Methods · 4 May 2026
Conflict-sensitive MERL: what "do no harm" actually requires
Conflict-sensitivity is a discipline, not a checkbox. A short note on what we actually do at engagement inception and why explainability matters in fragile contexts.
Conflict-sensitivity is often invoked and rarely operationalised. In our practice, every engagement starts with a data-protection impact assessment, alignment to IASC operational guidance on data responsibility, and OECD-DAC conflict-sensitivity and Core Humanitarian Standard principles. Informed consent, distress-referral and takedown protocols are documented per deployment.
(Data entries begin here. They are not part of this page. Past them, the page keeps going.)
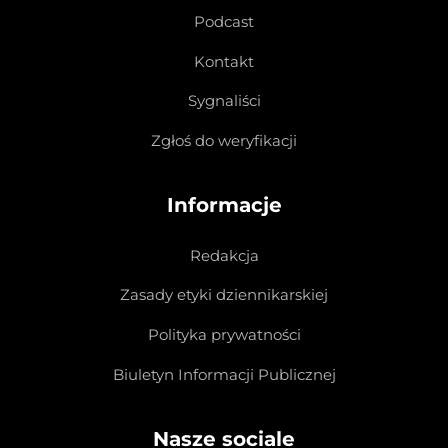
Podcast
Kontakt
Sygnaliści
Zgłoś do weryfikacji
Informacje
Redakcja
Zasady etyki dziennikarskiej
Polityka prywatności
Biuletyn Informacji Publicznej
Nasze sociale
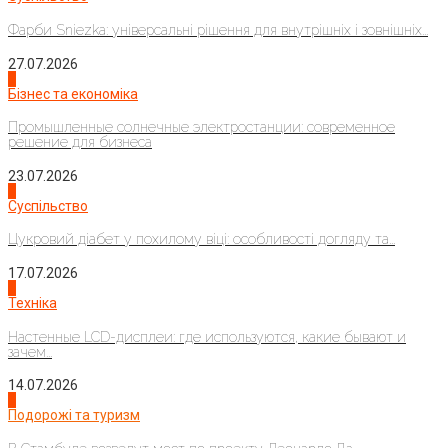
Фарби Sniezka: універсальні рішення для внутрішніх і зовнішніх...
27.07.2026
2
Бізнес та економіка
Промышленные солнечные электростанции: современное
решение для бизнеса
23.07.2026
3
Суспільство
Цукровий діабет у похилому віці: особливості догляду та...
17.07.2026
4
Техніка
Настенные LCD-дисплеи: где используются, какие бывают и
зачем...
14.07.2026
1
Подорожі та туризм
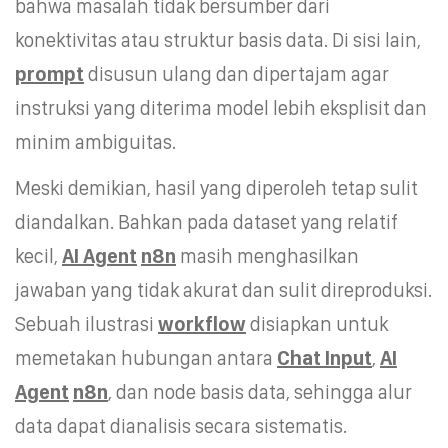
bahwa masalah tidak bersumber dari
konektivitas atau struktur basis data. Di sisi lain,
prompt
disusun ulang dan dipertajam agar
instruksi yang diterima model lebih eksplisit dan
minim ambiguitas.
Meski demikian, hasil yang diperoleh tetap sulit
diandalkan. Bahkan pada dataset yang relatif
kecil,
AI Agent
n8n
masih menghasilkan
jawaban yang tidak akurat dan sulit direproduksi.
Sebuah ilustrasi
workflow
disiapkan untuk
memetakan hubungan antara
Chat Input
,
AI
Agent
n8n
, dan node basis data, sehingga alur
data dapat dianalisis secara sistematis.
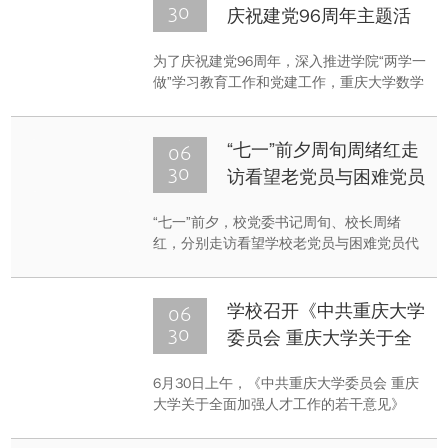
等近200名老党员重温了入党誓词，300余名
30
庆祝建党96周年主题活
入党积极分子参加活动接受了教育。
动
为了庆祝建党96周年，深入推进学院“两学一
做”学习教育工作和党建工作，重庆大学数学
与统计学院党委于2017年6月29日下午
14:00在理学部LA103举办纪念建党96周年主
题活动。
06
“七一”前夕周旬周绪红走
30
访看望老党员与困难党员
“七一”前夕，校党委书记周旬、校长周绪
红，分别走访看望学校老党员与困难党员代
表，为他们送上慰问金，并致以节日的祝
福。
06
学校召开《中共重庆大学
30
委员会 重庆大学关于全
面加强人才工作的若干意
6月30日上午，《中共重庆大学委员会 重庆
见》征求意见座谈会
大学关于全面加强人才工作的若干意见》
（以下简称《意见》）征求意见座谈会在A
区主教学楼举行，征求相关部门、学院的意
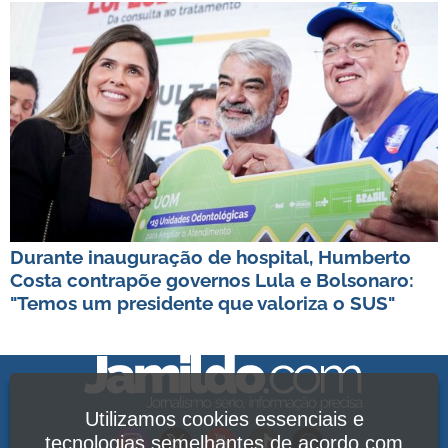
Durante inauguração de hospital, Humberto
Costa contrapõe governos Lula e Bolsonaro:
"Temos um presidente que valoriza o SUS"
Utilizamos cookies essenciais e
tecnologias semelhantes de acordo com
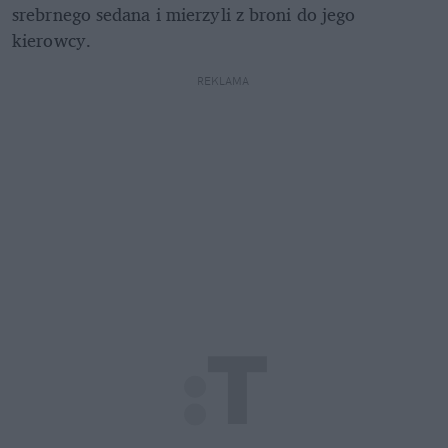
srebrnego sedana i mierzyli z broni do jego 
kierowcy.
REKLAMA 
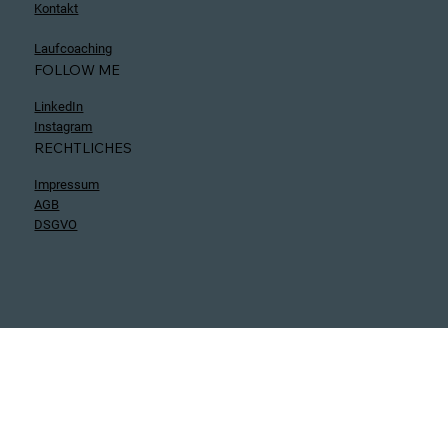
Projekte
Ressourcen
Über mich
Blog
Kontakt
Laufcoaching
FOLLOW ME
LinkedIn
Instagram
RECHTLICHES
Impressum
AGB
DSGVO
When AI sits anywhere in the workflow, explainability is not an add-on. Classifier outputs that affect named individuals pass a human-in-the-loop review before release. Narrative reports cite the indicators behind them. Forecasts ship with confidence intervals and the underlying signals they rest on. PII redaction is on by default. Data residency is set by the client, not the vendor.
In fragile contexts the architecture itself has to adapt. ECHO runs entirely on-device with no cloud call at interview time — built for Khartoum without power, South Kordofan without 3G, and reception centres where no data can leave the device. None of this is sufficient on its own. It is the floor we will not drop below, and it is the reason we pass on engagements where the floor would be lower.